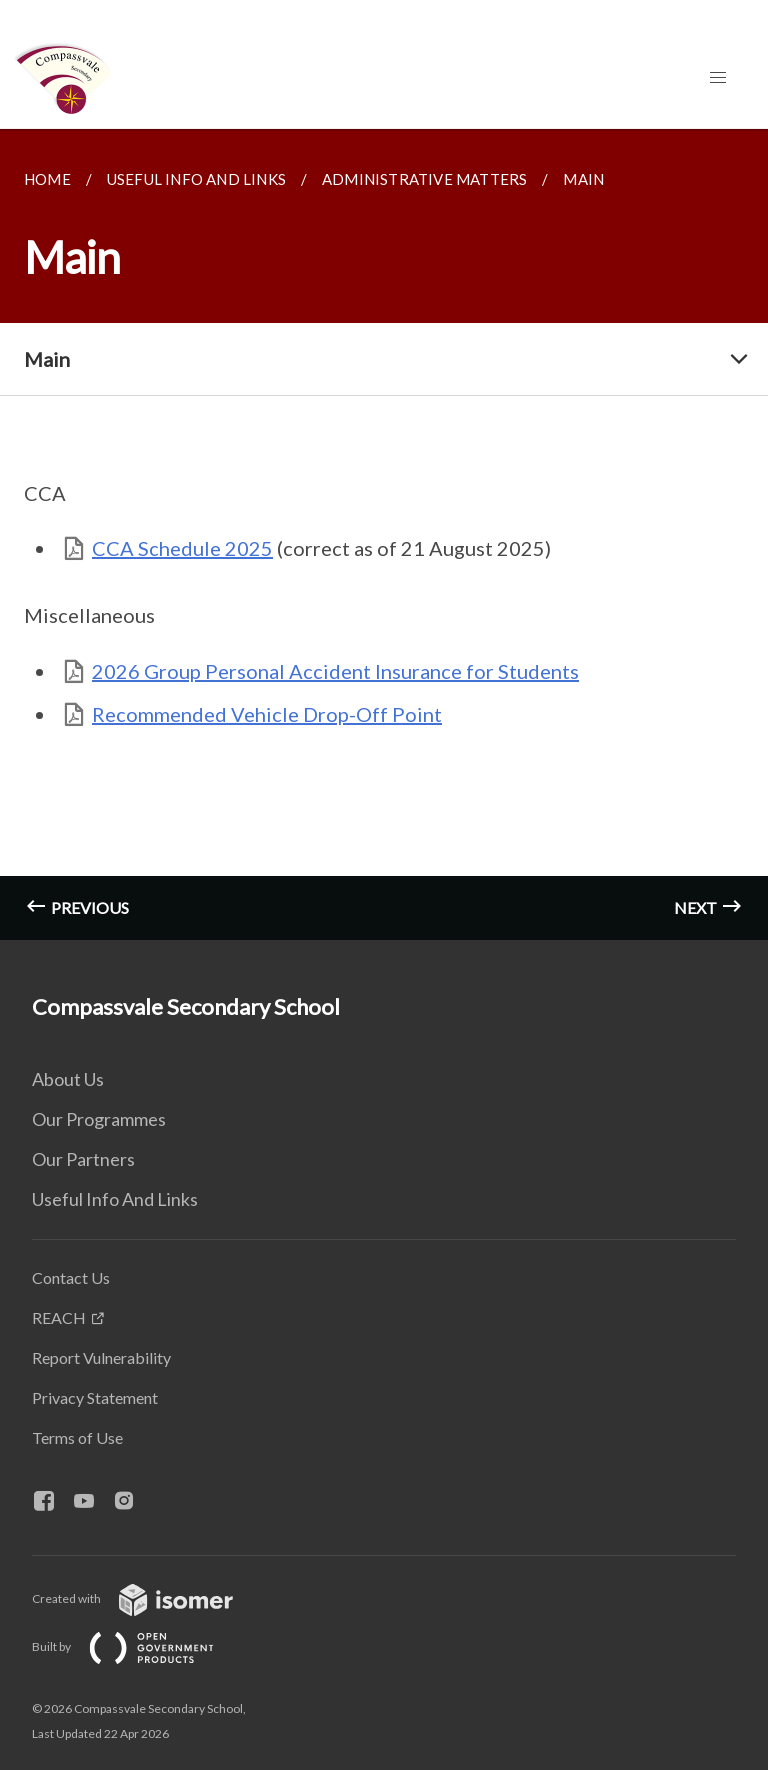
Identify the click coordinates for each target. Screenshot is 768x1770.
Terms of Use (77, 1437)
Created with (148, 1598)
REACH (59, 1317)
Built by (139, 1646)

- - - -

#### Assigned task:
Every line in the records is to be retyped exactly as it stands; the pictures stay out.

#### Response to the task:
Identify the click coordinates for each target. Screenshot is 768x1770.
Terms of Use (77, 1437)
Created with (148, 1598)
REACH (59, 1317)
Built by (139, 1646)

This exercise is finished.